In this paper, we described the relation of the exposure of frailty (measured by two metrics) upon two outcomes; 30-day readmission and OS in patients with IDH-mutant glioma. We found that CCI and mFI-5 were not associated with 30-day readmission. We also found that CCI and mFI-5 were not associated with the OS. However, in patients that had their first surgery at our institution (not recurrent tumors), there was an association of one frailty measure (mFI-5) with OS.
While we hypothesized that frailty would be associated with 30-day readmission and OS in our cohort, there are multiple reasons why we may have not discovered such associations. While our single-institution experience of IDH-mutant glioma is relatively large, the overall small sample size (n = 136) and resulting under-powered statistical analyses did not allow for effective testing of true associations. In short, this study is potentially marred by type II error.
Additionally, the proportion of patients with high frailty in our cohort is small, with only 13.2% (n = 18) of patients having high CCI and 25% (n = 34) of patients having high mFI-5. Overall, patients with IDH-mutant glioma tend to be younger, and thus more healthy/less frail than other brain tumor cohorts (Table 1) [27]. Patients with metastatic tumors tend to be older and have more systemic disease than patients with IDH-mutant glioma we studied in our cohort and others [28, 29]. The event rate of 30-day readmission in the cohort was low as well (5.9%, n = 8). These limitations reduce the ability to detect associations between frailty and our primary outcome.
There are other factors that may explain the lack of association of frailty with outcome in patients with glioma. The type of surgery that patients receive has a significant association with readmission, PFS, and OS. While still somewhat controversial, it is generally accepted that patients with glioma that obtain a maximal safe surgical resection have increased time to recurrence and mortality [30–33]. However, the association of extent of resection and outcome is plagued by numerous confounders. For example, there is significant bias in the administration of attempted gross total resection; neurosurgeons will not attempt aggressive resection in tumors located in eloquent areas of the brain or in older patients or patients that have significant medical comorbidities [14, 32]. Additionally, tumor genetics play a larger role in outcome in patients with glioma compared to other lesions of the brain. Patients with high grade gliomas (HGG) have shorter OS and PFS than patients with low grade gliomas (LGG) [7–9, 27, 34]. Surgery type, extent of resection, and genetic factors are examples of parameters that play a role in outcome of patients with glioma and may disrupt associations of frailty and outcome in glioma cohorts.

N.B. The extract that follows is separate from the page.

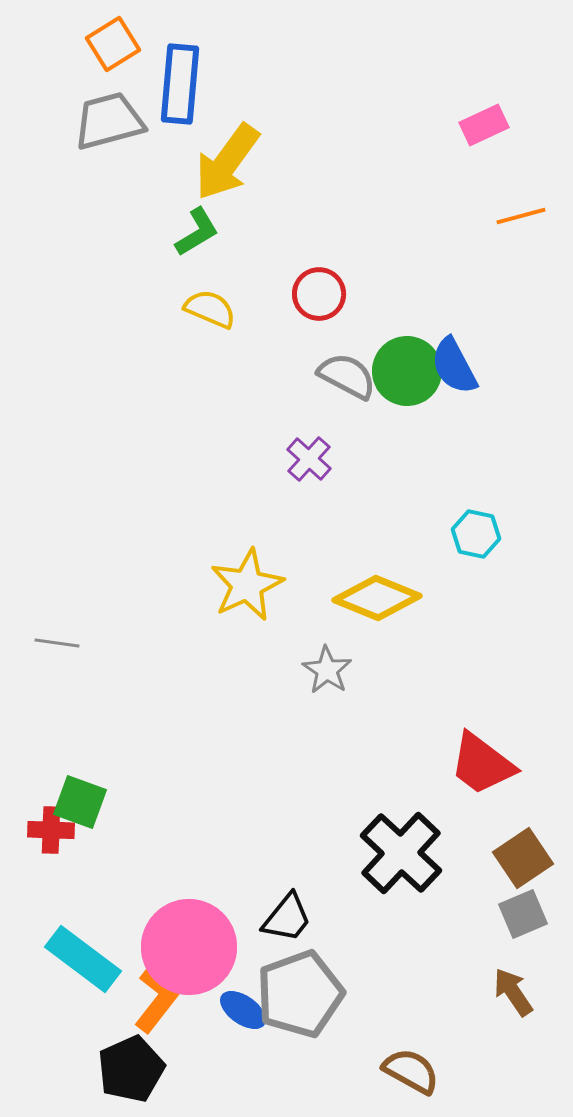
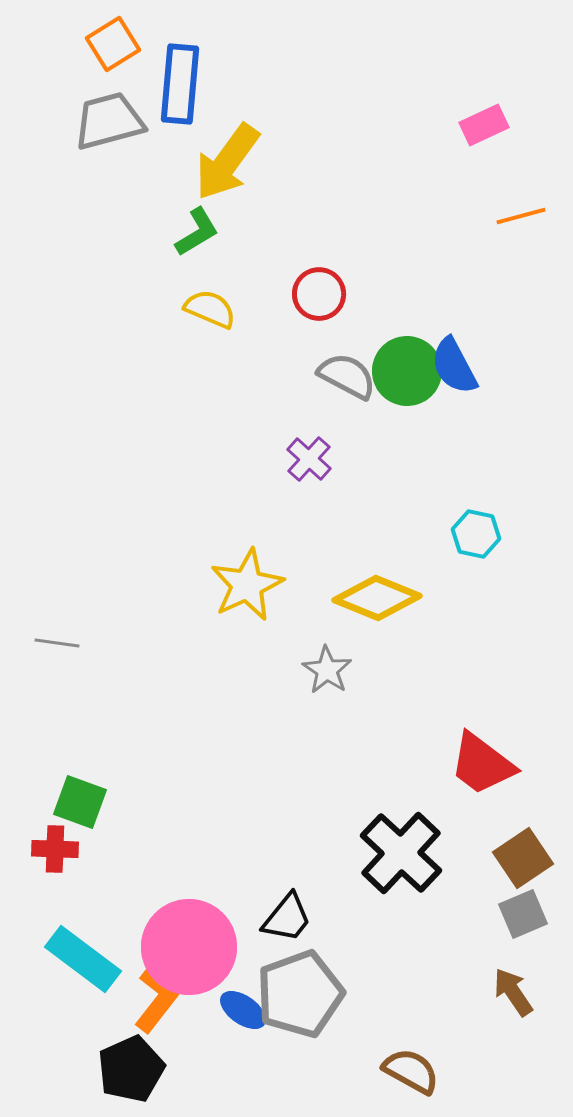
red cross: moved 4 px right, 19 px down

Other groups have described the association of frailty with OS in patients with brain tumors. Youngerman et al. found that the modified frailty index was associated with 30-day readmission, mortality, medical complications, neurological complications, prolonged length of stay, and discharge to rehabilitation facility rather than home [15]. There are major differences in the IDH-mutant glioma cohort and the cohort used for the Youngerman et al. study. First, the data to form the cohort in the Youngerman et al. study were from the American College of Surgeons NSQIP database and had a much larger sample size (n = 9149 patients). This cohort was more adequately powered to discover the associations delineated above. Second, fewer than one-half of patients in the NSQIP database had glioma. Third, the cohort had a greater percentage of patients with frailty, with 48.5% having at least low frailty.

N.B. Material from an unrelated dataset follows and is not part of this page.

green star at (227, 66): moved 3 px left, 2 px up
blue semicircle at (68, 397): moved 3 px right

Cloney et al. and Khalafallah et al. also related frailty measures to outcome in patients with brain tumors [14, 35]. Cloney et al. studied the exposure of frailty within a cohort of 319 geriatric patients with HGG. They found that patients with more frailty were less likely to undergo surgical resection (vs. biopsy), had longer stay in hospital, and increased overall risk of complications. Differences in this cohort compared to our IDH-mutant cohort include the older age of patients, higher rates of frailty, and more homogenous tumor type (HGG). Khalafallah et al. described the relationship of frailty and outcome in 1692 patients with brain tumors. They found that increased frailty was related to 90-day mortality, in a dose-adjusted pattern. Key differences in this cohort to ours include increased sample size, low rate of glioma diagnosis (< 30%), and very low rate of outcome of mortality (3%).
In future studies with this cohort, we could strengthen our ability to test associations between frailty and outcome in IDH-mutant glioma by increasing sample size, testing different levels of the exposure (different cut off points for “high” vs. “low” frailty), and including sensitivity analyses. Additionally, we could implement Bayesian analytic strategies to analyze this low sample size database [36].

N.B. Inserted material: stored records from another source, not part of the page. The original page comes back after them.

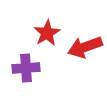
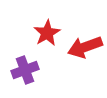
purple cross: moved 1 px left, 2 px down; rotated 16 degrees counterclockwise
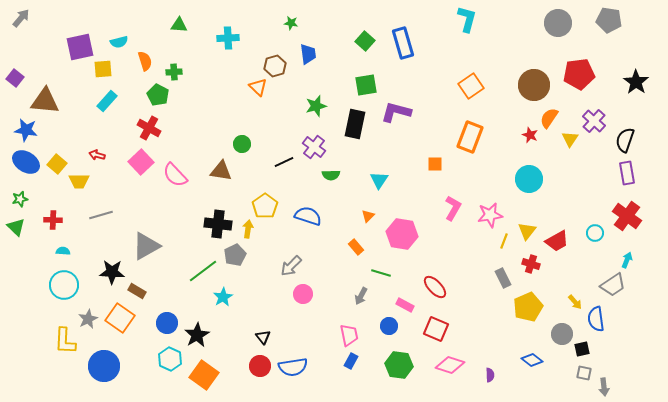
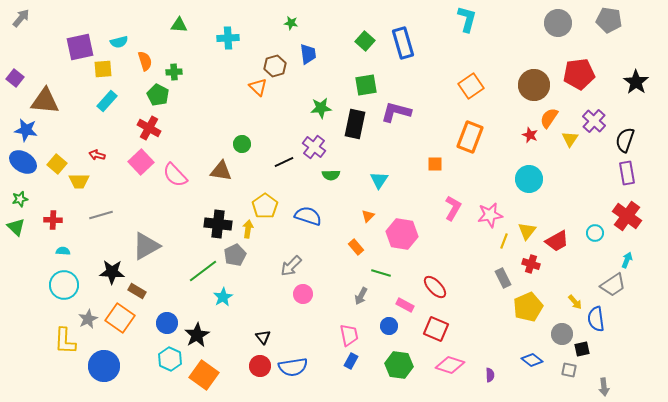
green star at (316, 106): moved 5 px right, 2 px down; rotated 10 degrees clockwise
blue ellipse at (26, 162): moved 3 px left
gray square at (584, 373): moved 15 px left, 3 px up
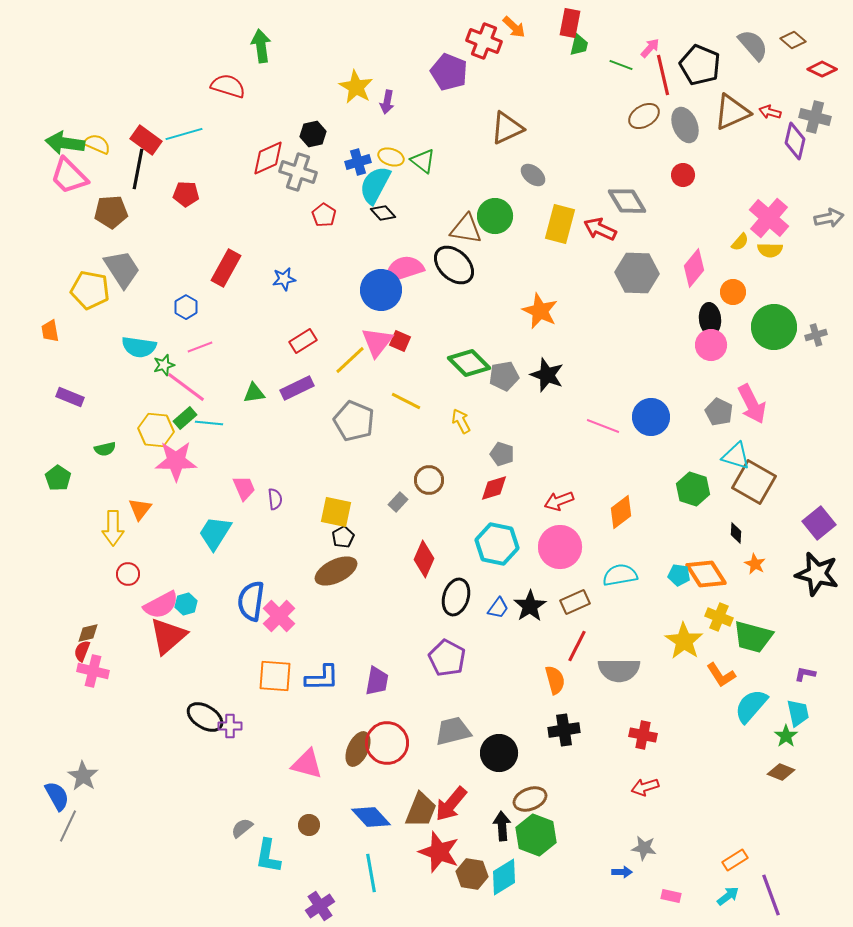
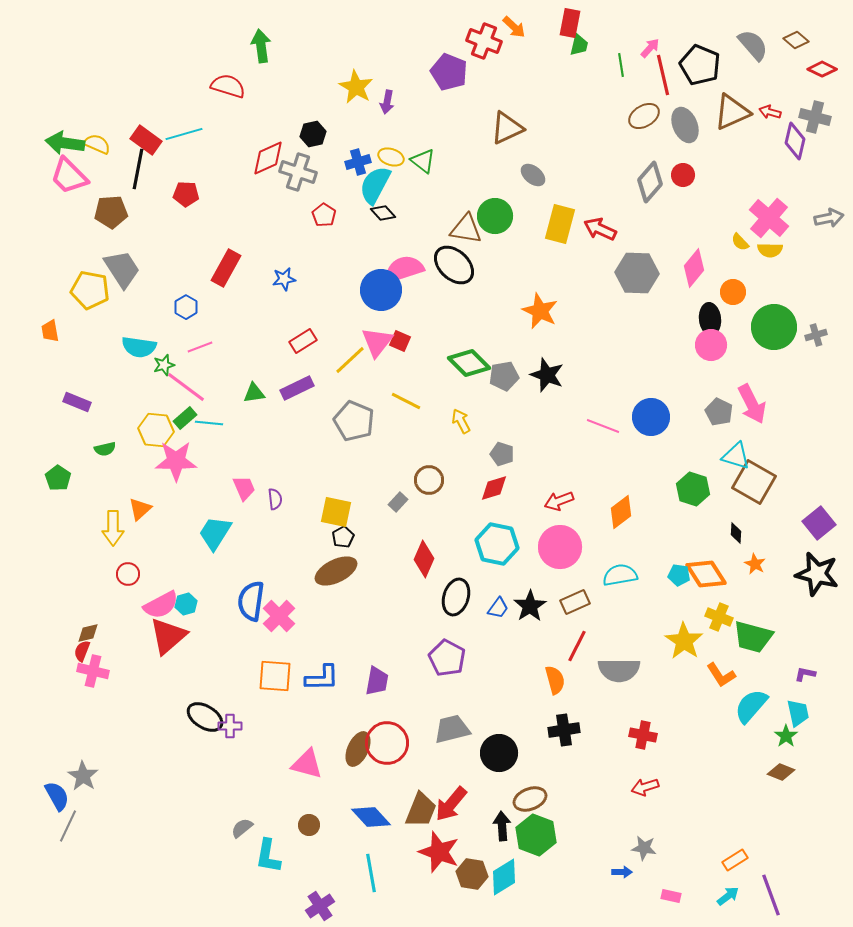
brown diamond at (793, 40): moved 3 px right
green line at (621, 65): rotated 60 degrees clockwise
gray diamond at (627, 201): moved 23 px right, 19 px up; rotated 72 degrees clockwise
yellow semicircle at (740, 242): rotated 96 degrees clockwise
purple rectangle at (70, 397): moved 7 px right, 5 px down
orange triangle at (140, 509): rotated 10 degrees clockwise
gray trapezoid at (453, 731): moved 1 px left, 2 px up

Looking forward, we aim to enhance the predictive power of our studies by employing machine learning algorithms for imaging analysis to forecast overall survival and determine tumor types. Moreover, high-dimensional analysis of microarray data will be pursued to discern whether specific gene mutations and mutational burdens correlate with overall survival and recurrence rates. These advancements in data analysis will hopefully provide a more nuanced understanding of the interplay between frailty and patient outcomes in IDH-mutant glioma.